DEV Community

Cover image for Delay Queues: Do It Later, Reliably
Rahul Bhati
Rahul Bhati

Posted on

Delay Queues: Do It Later, Reliably

What is a delay queue?

A delay queue holds a message/job until a specified delay time in the future, then makes it available for processing. It's the simplest way to schedule "do this later" without blocking workers or rolling your own cron logic.

Why use a delay queue?

  • Retries with backoff — retry failed tasks after a delay.
  • Scheduled tasks — run at specific times (e.g., reminder emails).
  • Rate smoothing — spread out work to avoid thundering herds.

When to choose what

1. Broker-based Delay Queues

Built-in support for delayed messages in brokers.

Cloud-managed

  • AWS SQS (DelaySeconds, per-message up to 15 min)
  • Azure Service Bus (scheduled messages)
  • Google Cloud Tasks (scheduled delivery)

Open-source

  • Apache Pulsar (delayed messages)
  • RabbitMQ (delayed-message plugin)

Best for:

  • Static/simple delays
  • Operational simplicity over flexibility
  • Delay ranges: seconds → hours (SQS: 15 min/message; Service Bus/Pulsar: much longer)

Tradeoffs:

  • Limited introspection: hard to list/search/cancel/reschedule after enqueue
  • Cloud-managed = zero ops but vendor lock-in
  • Open-source = portable but you run the infra

2. Redis ZSET Scheduler

Use a Redis sorted set with score = execution timestamp. Fast lookups; easy cancel/reschedule.

Best for:

  • High-throughput scheduling (10K+ jobs/sec)
  • Cancellable delays & "list upcoming jobs" APIs
  • Dynamic rescheduling (snooze/postpone)
  • Sub-second granularity

Implementation:

# Schedule a job
ZADD delays <execution_timestamp> <job_id>

# Fetch due jobs (batch of 100)
ZRANGEBYSCORE delays -inf <now> LIMIT 0 100

# Remove once picked up
ZREM delays <job_id>
Enter fullscreen mode Exit fullscreen mode

Tradeoffs:

  • Single point of failure unless Redis is clustered or replicated.
  • In-memory volatility: Data can be lost on crash if AOF/RDB not configured properly.
  • External Execution Required: Redis only tracks when to run jobs — execution must be handled by polling workers.

3. Postgres + SKIP LOCKED

Store jobs in your main database.
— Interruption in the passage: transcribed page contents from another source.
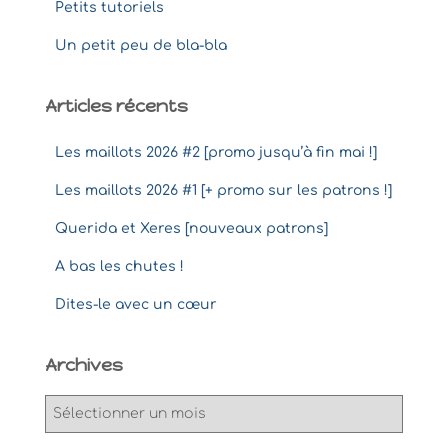
Petits tutoriels
Un petit peu de bla-bla
Articles récents
Les maillots 2026 #2 [promo jusqu’à fin mai !]
Les maillots 2026 #1 [+ promo sur les patrons !]
Querida et Xeres [nouveaux patrons]
A bas les chutes !
Dites-le avec un cœur
Archives
A
r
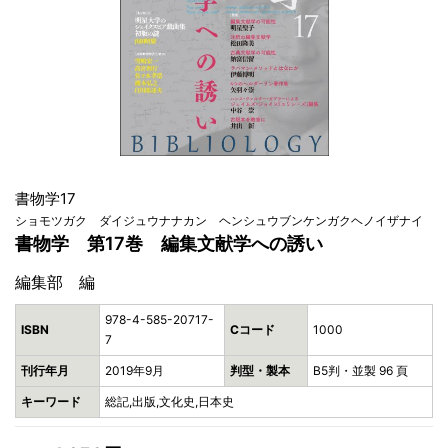
書物学17
ショモツガク ダイジュウナナカン ヘンシュウブンケンガクヘノイザナイ
書物学 第17巻 編集文献学への誘い
編集部 編
978-4-585-20717-
ISBN
Cコード
1000
7
刊行年月
2019年9月
判型・製本
B5判・並製 96 頁
キーワード
総記,出版,文化史,日本史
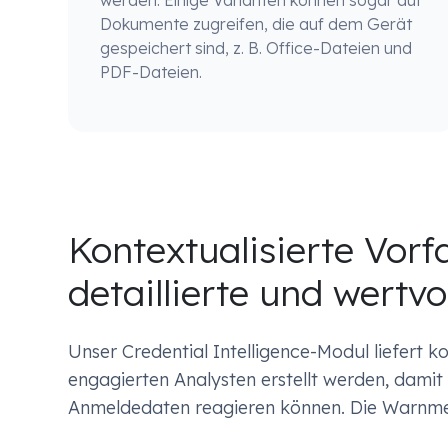
werden. Einige Varianten können sogar auf
Dokumente zugreifen, die auf dem Gerät
gespeichert sind, z. B. Office-Dateien und
PDF-Dateien.
Kontextualisierte Vorfa
detaillierte und wertvol
Unser Credential Intelligence-Modul liefert k
engagierten Analysten erstellt werden, damit
Anmeldedaten reagieren können. Die Warnmel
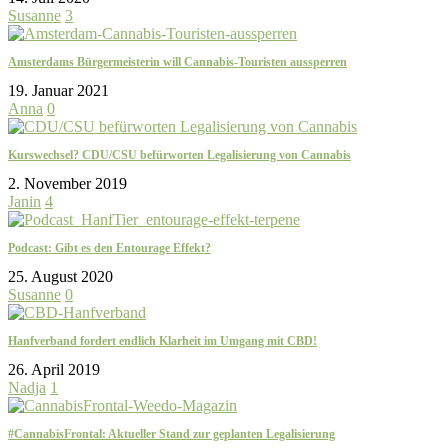
Susanne
3
Amsterdams Bürgermeisterin will Cannabis-Touristen aussperren
19. Januar 2021
Anna
0
Kurswechsel? CDU/CSU befürworten Legalisierung von Cannabis
2. November 2019
Janin
4
Podcast: Gibt es den Entourage Effekt?
25. August 2020
Susanne
0
Hanfverband fordert endlich Klarheit im Umgang mit CBD!
26. April 2019
Nadja
1
#CannabisFrontal: Aktueller Stand zur geplanten Legalisierung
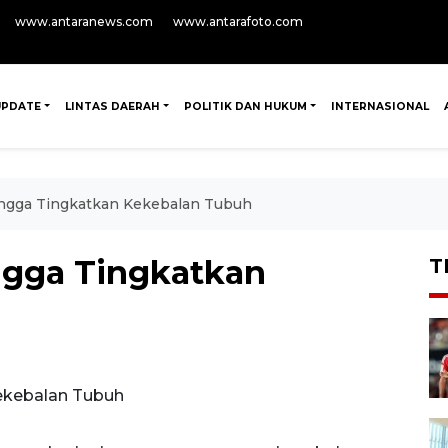
www.antaranews.com
www.antarafoto.com
UPDATE
LINTAS DAERAH
POLITIK DAN HUKUM
INTERNASIONAL
gga Tingkatkan Kekebalan Tubuh
gga Tingkatkan
T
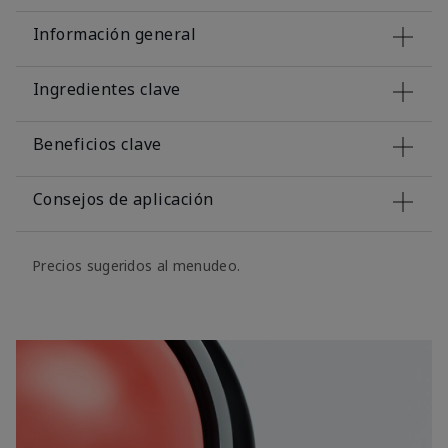
Información general
Ingredientes clave
Beneficios clave
Consejos de aplicación
Precios sugeridos al menudeo.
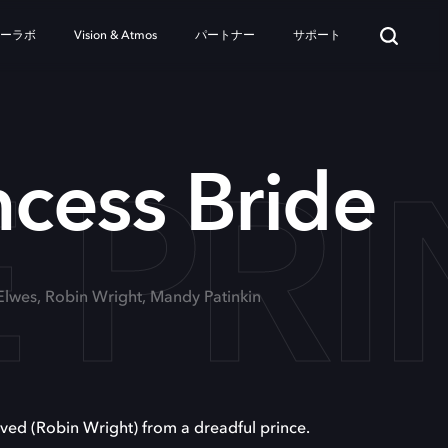
ターラボ
Vision & Atmos
パートナー
サポート
 PRI
ncess Bride
 Elwes, Robin Wright, Mandy Patinkin
oved (Robin Wright) from a dreadful prince.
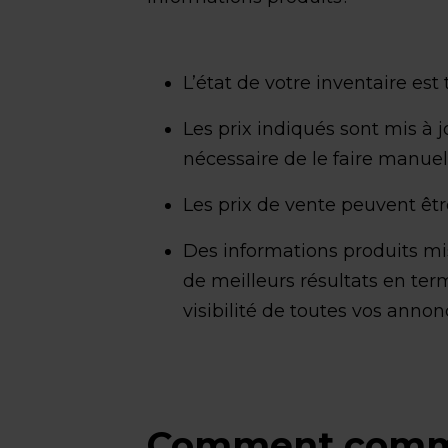
L’état de votre inventaire est
Les prix indiqués sont mis à j
nécessaire de le faire manuel
Les prix de vente peuvent êtr
Des informations produits m
de meilleurs résultats en ter
visibilité de toutes vos annon
Comment commen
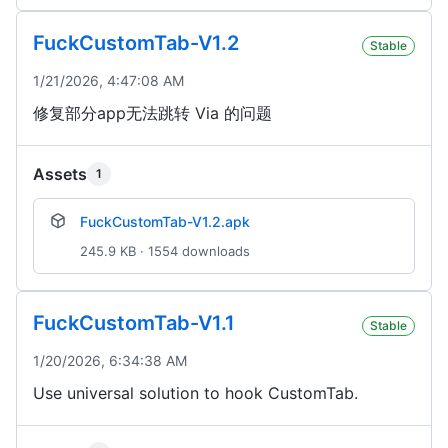
FuckCustomTab-V1.2
Stable
1/21/2026, 4:47:08 AM
修复部分app无法跳转 Via 的问题
Assets
1
FuckCustomTab-V1.2.apk
245.9 KB · 1554 downloads
FuckCustomTab-V1.1
Stable
1/20/2026, 6:34:38 AM
Use universal solution to hook CustomTab.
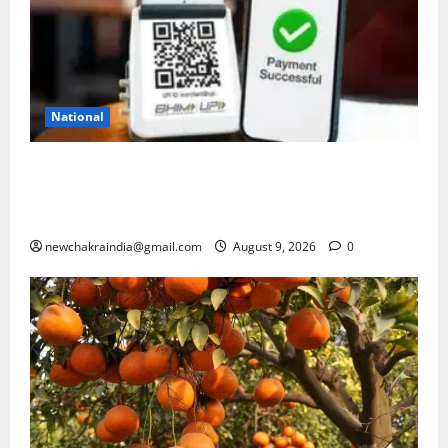
National
UPI ट्रांजेक्शन पर चार्ज लगने या न लगने का कन्फ्यूजन
सरकार ने कर दिया दूर, जानें क्या आम उपयोगकर्ता भी होंगे
प्रभावित
newchakraindia@gmail.com
August 9, 2026
0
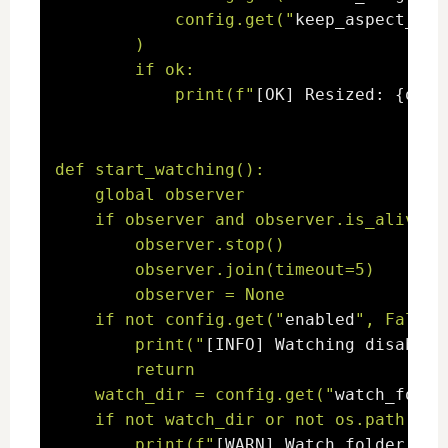
            config.get("
keep_aspect_rat
        )

        if ok:

            print(f"
[OK] Resized: {os.p
def start_watching():

    global observer

    if observer and observer.is_alive():
        observer.stop()

        observer.join(timeout=5)

        observer = None

    if not config.get("
enabled
", False):
        print("
[INFO] Watching disabled
        return

    watch_dir = config.get("
watch_folde
    if not watch_dir or not os.path.isdi
        print(f"
[WARN] Watch folder not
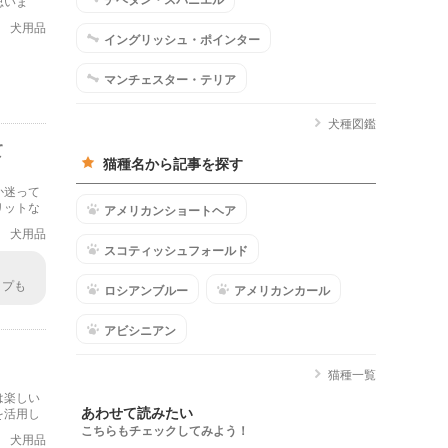
思いま
犬用品
イングリッシュ・ポインター
マンチェスター・テリア
犬種図鑑
て
猫種名から記事を探す
か迷って
リットな
アメリカンショートヘア
犬用品
スコティッシュフォールド
イプも
ロシアンブルー
アメリカンカール
に行く
アビシニアン
猫種一覧
は楽しい
あわせて読みたい
を活用し
こちらもチェックしてみよう！
犬用品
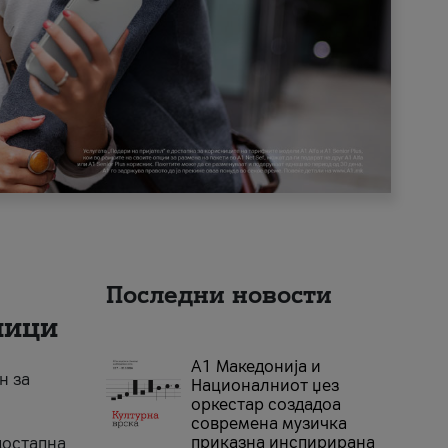
Последни новости
ници
А1 Македонија и
н за
Националниот џез
оркестар создадоа
современа музичка
приказна инспирирана
достапна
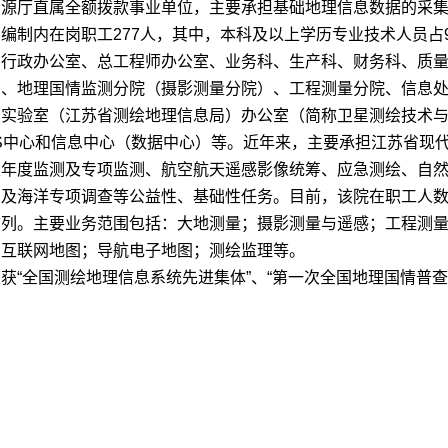
资源厅直属全额拨款事业单位，主要承担基础地理信息数据的采
制内在岗职工277人，其中，本科及以上学历专业技术人员占92.
行政办公室、总工程师办公室、业务科、生产科、财务科、质量
）、地理国情监测分院（摄影测量分院）、工程测量分院、信息
点实验室（江苏省测绘地理信息局）办公室（简称卫星测绘技术
RS中心和信息中心（数据中心）等。近年来，主要承担江苏省现代
性年度监测及专项监测、航空航天遥感影像统筹、应急测绘、自
测及海洋专项调查等公益性、基础性任务。目前，该院在职工人
前列。主要业务范围包括：大地测量；摄影测量与遥感；工程测
；互联网地图；导航电子地图；测绘监理等。
“全国测绘地理信息系统先进集体”、“第一次全国地理国情普查先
Poll with FOR UPDATE SKIP LOCKED.
Best for:

  • Atomic job scheduling + business logic ("cancel order and schedule refund" in one DB transaction)
  • Teams already using Postgres — no new infrastructure.
  • Strong consistency and strict ordering requirements.
  • Moderate throughput workloads (<10K jobs/sec).

Implementation:

SELECT * FROM jobs
WHERE run_at <= NOW() AND status = 'pending'
ORDER BY run_at
LIMIT 100
FOR UPDATE SKIP LOCKED;
Enter fullscreen mode Exit fullscreen mode

Why SKIP LOCKED?
Multiple workers poll concurrently without lock contention. Each grabs a batch, skips locked rows.

Tradeoffs:

  • Polling interval creates latency floor (5s poll = up to 5s jitter).
  • Index pressure on high churn.
  • Not for sub-second precision.

4. DynamoDB TTL

AWS-native approach using DynamoDB's Time To Live (TTL) feature combined with DynamoDB Streams.

Best for:

  • Serverless architectures on AWS.
  • Long delays (hours to days).
  • Variable/unpredictable load patterns

Implementation:

// Schedule item with TTL
await dynamodb.putItem({
  TableName: 'delayed_jobs',
  Item: {
    job_id: 'order-123',
    ttl: Math.floor(Date.now() / 1000) + delay_seconds,
    payload: { /* job data */ }
  }
});

// Lambda triggered by DynamoDB Streams on deletion
Enter fullscreen mode Exit fullscreen mode

Tradeoffs:

  • TTL deletion is eventually consistent (typically within 48 hours, but usually minutes)
  • Not suitable for precise timing needs.
  • AWS lock-in.

5. Timer Wheels / Bucketed Timers

An in-memory data structure optimized for millions of delays per second.

Examples:

  • Netty’s HashedWheelTimer
  • Kafka broker request purgatory (hierarchical timing wheels) reference

Best for:

  • Session timeouts (30-sec idle = disconnect)
  • Rate limiter token bucket refills
  • Game server tick-based events
  • Short delays (<1 hour), acceptable precision ~100ms

Why it's fast?

  • O(1) insertions using a circular wheel of buckets
  • Batched execution of timers in the same bucket
  • Trades precision for throughput.

Tradeoffs:

  • In-memory only(not durable)
  • Perfect for ephemeral delays where loss is acceptable.

6. Workflow Engines

Full orchestration engines with built-in delay scheduling.

Examples:

  • Temporal
  • Camunda

Best for:

  • Multi-step processes with delays between steps (e.g., Abandoned cart: 1h idle → +2h reminder → +24h reminder (+incentive) → close.).
  • Human approval steps with timeouts
  • Microservice orchestration with retries and delays
  • Audit trails and visual workflow editors

Tradeoffs:

  • Heavy infrastructure and operational complexity.
  • Overkill for simple delay needs, but perfect when delays are part of larger state workflows.
  • Steep learning curve
  • Resource-intensive (separate database, workers, UI)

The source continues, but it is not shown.